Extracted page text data
-=-=-

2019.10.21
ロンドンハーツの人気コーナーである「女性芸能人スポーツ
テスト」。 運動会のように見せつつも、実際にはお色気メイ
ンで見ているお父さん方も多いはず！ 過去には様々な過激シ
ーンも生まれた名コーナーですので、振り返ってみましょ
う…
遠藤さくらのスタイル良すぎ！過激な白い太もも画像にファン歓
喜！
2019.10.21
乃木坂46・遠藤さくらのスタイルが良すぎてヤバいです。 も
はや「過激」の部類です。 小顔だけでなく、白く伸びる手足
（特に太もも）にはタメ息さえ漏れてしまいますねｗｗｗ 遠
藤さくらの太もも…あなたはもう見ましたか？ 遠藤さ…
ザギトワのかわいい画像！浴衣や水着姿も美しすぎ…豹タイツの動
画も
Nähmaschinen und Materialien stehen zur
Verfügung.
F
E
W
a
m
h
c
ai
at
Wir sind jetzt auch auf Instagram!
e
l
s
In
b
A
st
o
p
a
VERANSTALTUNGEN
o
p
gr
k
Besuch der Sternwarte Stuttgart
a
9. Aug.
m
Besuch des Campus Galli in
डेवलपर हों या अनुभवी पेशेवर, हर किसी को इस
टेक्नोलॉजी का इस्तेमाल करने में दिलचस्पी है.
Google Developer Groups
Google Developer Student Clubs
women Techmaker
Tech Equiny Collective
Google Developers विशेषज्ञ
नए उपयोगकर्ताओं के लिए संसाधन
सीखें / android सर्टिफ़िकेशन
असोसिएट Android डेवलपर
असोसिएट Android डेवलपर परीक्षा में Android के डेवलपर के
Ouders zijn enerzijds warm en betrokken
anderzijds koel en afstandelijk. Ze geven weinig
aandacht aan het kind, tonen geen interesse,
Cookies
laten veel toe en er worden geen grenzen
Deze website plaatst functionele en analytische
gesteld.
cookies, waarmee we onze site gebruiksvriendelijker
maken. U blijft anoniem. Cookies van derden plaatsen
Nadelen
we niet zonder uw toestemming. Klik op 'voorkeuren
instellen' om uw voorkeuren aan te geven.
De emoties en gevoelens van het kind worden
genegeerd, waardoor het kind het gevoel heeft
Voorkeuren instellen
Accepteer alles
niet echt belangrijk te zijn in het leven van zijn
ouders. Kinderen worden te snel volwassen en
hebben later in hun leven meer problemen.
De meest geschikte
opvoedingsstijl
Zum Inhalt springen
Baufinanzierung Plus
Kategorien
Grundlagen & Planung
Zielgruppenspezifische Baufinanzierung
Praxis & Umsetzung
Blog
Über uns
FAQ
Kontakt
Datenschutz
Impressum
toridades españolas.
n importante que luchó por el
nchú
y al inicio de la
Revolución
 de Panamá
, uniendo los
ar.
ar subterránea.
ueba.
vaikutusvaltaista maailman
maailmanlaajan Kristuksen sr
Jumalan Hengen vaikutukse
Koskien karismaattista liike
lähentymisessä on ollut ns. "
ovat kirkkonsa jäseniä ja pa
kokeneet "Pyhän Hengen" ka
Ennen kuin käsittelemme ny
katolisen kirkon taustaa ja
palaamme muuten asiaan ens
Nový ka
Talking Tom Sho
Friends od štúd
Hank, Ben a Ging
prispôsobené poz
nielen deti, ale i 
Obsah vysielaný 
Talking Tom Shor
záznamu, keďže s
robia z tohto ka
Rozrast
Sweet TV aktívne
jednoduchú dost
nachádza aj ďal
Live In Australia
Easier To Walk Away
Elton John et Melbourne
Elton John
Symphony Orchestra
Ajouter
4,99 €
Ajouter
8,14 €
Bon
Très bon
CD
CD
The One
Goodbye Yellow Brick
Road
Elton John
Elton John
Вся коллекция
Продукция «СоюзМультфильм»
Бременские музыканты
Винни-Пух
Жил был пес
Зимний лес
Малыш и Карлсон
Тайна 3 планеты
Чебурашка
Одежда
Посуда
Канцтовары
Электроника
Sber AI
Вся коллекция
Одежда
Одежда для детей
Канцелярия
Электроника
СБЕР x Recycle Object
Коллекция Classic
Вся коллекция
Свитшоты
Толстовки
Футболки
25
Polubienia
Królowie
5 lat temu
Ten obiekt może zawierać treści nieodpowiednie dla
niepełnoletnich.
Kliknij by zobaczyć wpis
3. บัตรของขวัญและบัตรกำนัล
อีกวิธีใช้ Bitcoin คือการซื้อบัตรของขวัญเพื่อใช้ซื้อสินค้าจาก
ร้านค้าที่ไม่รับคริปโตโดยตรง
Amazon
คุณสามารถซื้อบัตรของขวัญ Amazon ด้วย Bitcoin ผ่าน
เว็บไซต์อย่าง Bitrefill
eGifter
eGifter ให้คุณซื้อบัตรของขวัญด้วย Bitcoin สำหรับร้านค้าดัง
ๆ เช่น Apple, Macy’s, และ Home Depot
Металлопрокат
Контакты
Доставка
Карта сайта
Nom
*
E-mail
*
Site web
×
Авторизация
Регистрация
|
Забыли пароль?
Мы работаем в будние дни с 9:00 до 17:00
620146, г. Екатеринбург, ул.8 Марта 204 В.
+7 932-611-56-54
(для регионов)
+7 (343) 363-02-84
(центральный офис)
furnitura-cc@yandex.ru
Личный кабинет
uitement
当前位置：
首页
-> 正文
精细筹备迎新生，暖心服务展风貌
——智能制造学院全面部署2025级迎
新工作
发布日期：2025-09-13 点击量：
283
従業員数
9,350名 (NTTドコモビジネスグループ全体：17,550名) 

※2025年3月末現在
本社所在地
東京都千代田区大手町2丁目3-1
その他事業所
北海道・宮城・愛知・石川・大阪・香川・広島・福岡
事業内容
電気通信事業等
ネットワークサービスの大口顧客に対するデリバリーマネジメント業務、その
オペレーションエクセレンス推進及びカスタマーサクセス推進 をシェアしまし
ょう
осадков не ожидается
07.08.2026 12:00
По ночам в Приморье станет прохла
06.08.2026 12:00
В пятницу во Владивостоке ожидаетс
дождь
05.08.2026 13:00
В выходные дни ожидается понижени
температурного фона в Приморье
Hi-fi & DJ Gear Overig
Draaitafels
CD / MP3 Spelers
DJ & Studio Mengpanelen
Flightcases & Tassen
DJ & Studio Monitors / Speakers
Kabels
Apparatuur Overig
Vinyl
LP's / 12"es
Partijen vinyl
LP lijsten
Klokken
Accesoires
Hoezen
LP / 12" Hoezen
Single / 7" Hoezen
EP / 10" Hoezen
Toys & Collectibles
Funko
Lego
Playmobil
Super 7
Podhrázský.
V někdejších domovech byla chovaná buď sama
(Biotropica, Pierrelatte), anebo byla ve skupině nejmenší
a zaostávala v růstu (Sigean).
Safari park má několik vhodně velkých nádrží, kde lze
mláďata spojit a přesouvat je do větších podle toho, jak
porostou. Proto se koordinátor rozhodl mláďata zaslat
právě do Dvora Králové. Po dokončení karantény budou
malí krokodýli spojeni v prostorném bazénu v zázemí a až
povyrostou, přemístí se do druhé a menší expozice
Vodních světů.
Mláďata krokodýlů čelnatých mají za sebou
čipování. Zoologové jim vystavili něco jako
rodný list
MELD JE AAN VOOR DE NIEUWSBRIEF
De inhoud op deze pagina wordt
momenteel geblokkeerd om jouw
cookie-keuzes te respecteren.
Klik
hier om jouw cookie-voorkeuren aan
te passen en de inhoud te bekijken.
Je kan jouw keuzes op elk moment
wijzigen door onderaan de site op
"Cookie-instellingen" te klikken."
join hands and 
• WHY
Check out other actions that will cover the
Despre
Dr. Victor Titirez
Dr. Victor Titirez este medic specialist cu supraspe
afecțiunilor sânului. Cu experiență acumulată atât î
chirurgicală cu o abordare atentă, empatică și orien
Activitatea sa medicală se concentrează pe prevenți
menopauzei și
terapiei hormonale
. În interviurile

-=-=-

Prompt
The lines in the entries above that carry the word "ожидается" must be copied.

Task response
осадков не ожидается
В выходные дни ожидается понижени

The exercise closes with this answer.